[Collected data]
____________

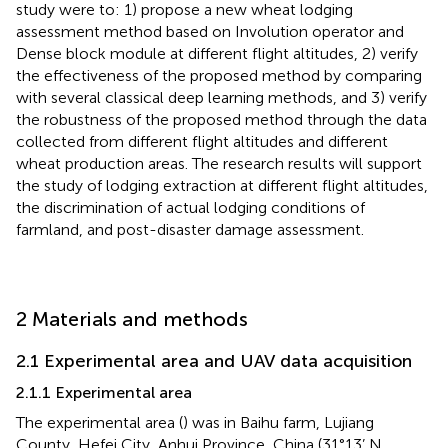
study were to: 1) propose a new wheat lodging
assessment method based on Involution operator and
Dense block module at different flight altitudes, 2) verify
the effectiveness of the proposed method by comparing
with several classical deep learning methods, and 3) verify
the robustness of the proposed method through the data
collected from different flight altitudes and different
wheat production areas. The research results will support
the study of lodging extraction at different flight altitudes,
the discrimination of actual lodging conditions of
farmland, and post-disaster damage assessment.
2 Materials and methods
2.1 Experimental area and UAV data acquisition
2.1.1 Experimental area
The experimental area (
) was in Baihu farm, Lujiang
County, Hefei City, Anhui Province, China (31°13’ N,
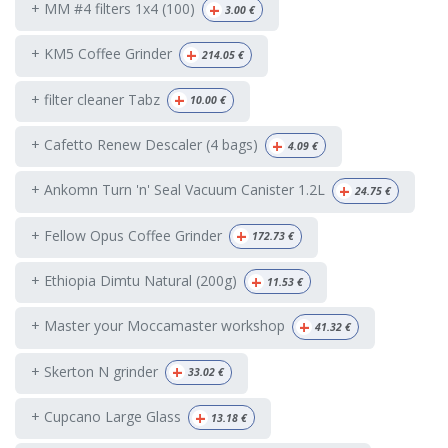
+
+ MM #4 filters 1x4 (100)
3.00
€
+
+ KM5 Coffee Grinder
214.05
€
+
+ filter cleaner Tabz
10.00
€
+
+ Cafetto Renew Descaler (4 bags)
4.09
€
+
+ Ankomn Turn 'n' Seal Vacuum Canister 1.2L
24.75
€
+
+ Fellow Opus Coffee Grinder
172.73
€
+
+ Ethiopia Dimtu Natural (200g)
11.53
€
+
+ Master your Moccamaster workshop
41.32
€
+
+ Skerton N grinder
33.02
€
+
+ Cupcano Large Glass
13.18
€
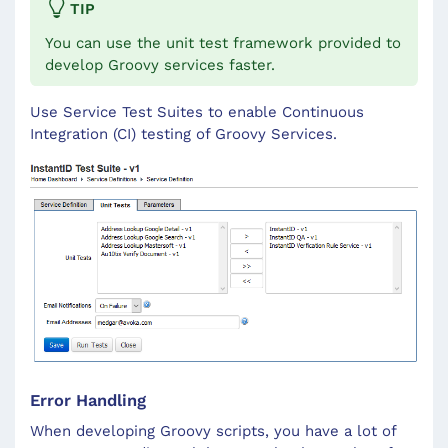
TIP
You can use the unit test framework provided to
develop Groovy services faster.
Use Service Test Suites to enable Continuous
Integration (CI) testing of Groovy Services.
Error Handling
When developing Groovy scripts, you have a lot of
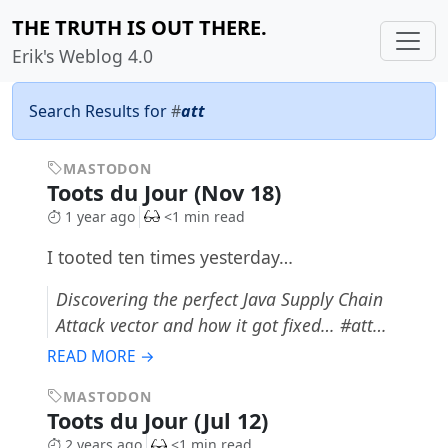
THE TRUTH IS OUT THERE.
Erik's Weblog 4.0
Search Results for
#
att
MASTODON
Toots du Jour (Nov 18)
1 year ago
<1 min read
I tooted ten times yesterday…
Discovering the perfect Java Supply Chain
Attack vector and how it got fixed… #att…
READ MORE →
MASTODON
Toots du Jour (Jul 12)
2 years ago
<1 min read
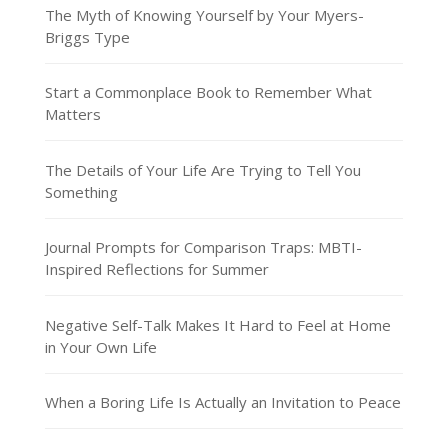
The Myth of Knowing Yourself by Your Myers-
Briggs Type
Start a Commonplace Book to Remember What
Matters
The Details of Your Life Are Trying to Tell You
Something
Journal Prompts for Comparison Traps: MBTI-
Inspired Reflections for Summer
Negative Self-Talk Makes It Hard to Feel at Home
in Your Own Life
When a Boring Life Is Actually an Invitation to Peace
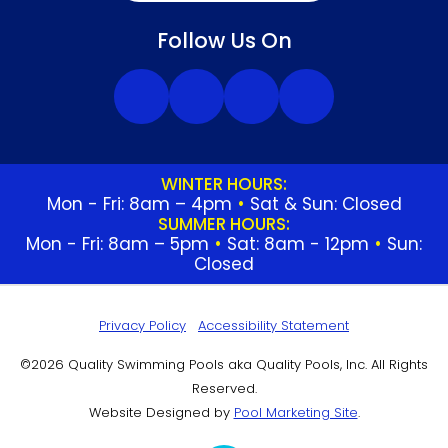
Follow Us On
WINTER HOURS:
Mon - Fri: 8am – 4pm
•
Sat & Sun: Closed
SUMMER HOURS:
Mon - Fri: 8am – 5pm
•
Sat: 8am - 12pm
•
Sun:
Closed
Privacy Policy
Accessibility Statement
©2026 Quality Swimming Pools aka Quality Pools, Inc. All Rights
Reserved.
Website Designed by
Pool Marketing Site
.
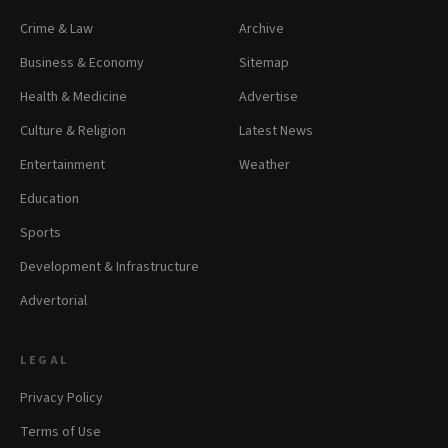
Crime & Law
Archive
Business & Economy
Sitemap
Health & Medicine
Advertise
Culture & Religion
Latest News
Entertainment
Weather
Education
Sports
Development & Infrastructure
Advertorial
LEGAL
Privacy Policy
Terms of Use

____________

▸ **TASK TO CARRY OUT**: The entries should be reproduced word for word, pictures omitted.

▸ **REPLY TO THE EXERCISE**:
study were to: 1) propose a new wheat lodging
assessment method based on Involution operator and
Dense block module at different flight altitudes, 2) verify
the effectiveness of the proposed method by comparing
with several classical deep learning methods, and 3) verify
the robustness of the proposed method through the data
collected from different flight altitudes and different
wheat production areas. The research results will support
the study of lodging extraction at different flight altitudes,
the discrimination of actual lodging conditions of
farmland, and post-disaster damage assessment.
2 Materials and methods
2.1 Experimental area and UAV data acquisition
2.1.1 Experimental area
The experimental area (
) was in Baihu farm, Lujiang
County, Hefei City, Anhui Province, China (31°13’ N,
+
+ MM #4 filters 1x4 (100)
3.00
€
+
+ KM5 Coffee Grinder
214.05
€
+
+ filter cleaner Tabz
10.00
€
+
+ Cafetto Renew Descaler (4 bags)
4.09
€
+
+ Ankomn Turn 'n' Seal Vacuum Canister 1.2L
24.75
€
+
+ Fellow Opus Coffee Grinder
172.73
€
+
+ Ethiopia Dimtu Natural (200g)
11.53
€
+
+ Master your Moccamaster workshop
41.32
€
+
+ Skerton N grinder
33.02
€
+
+ Cupcano Large Glass
13.18
€
TIP
You can use the unit test framework provided to
develop Groovy services faster.
Use Service Test Suites to enable Continuous
Integration (CI) testing of Groovy Services.
Error Handling
When developing Groovy scripts, you have a lot of
THE TRUTH IS OUT THERE.
Erik's Weblog 4.0
Search Results for
#
att
MASTODON
Toots du Jour (Nov 18)
1 year ago
<1 min read
I tooted ten times yesterday…
Discovering the perfect Java Supply Chain
Attack vector and how it got fixed… #att…
READ MORE →
MASTODON
Toots du Jour (Jul 12)
2 years ago
<1 min read
The Myth of Knowing Yourself by Your Myers-
Briggs Type
Start a Commonplace Book to Remember What
Matters
The Details of Your Life Are Trying to Tell You
Something
Journal Prompts for Comparison Traps: MBTI-
Inspired Reflections for Summer
Negative Self-Talk Makes It Hard to Feel at Home
in Your Own Life
When a Boring Life Is Actually an Invitation to Peace
Follow Us On
WINTER HOURS:
Mon - Fri: 8am – 4pm
•
Sat & Sun: Closed
SUMMER HOURS:
Mon - Fri: 8am – 5pm
•
Sat: 8am - 12pm
•
Sun:
Closed
Privacy Policy
Accessibility Statement
©2026 Quality Swimming Pools aka Quality Pools, Inc. All Rights
Reserved.
Website Designed by
Pool Marketing Site
.
Crime & Law
Archive
Business & Economy
Sitemap
Health & Medicine
Advertise
Culture & Religion
Latest News
Entertainment
Weather
Education
Sports
Development & Infrastructure
Advertorial
LEGAL
Privacy Policy
Terms of Use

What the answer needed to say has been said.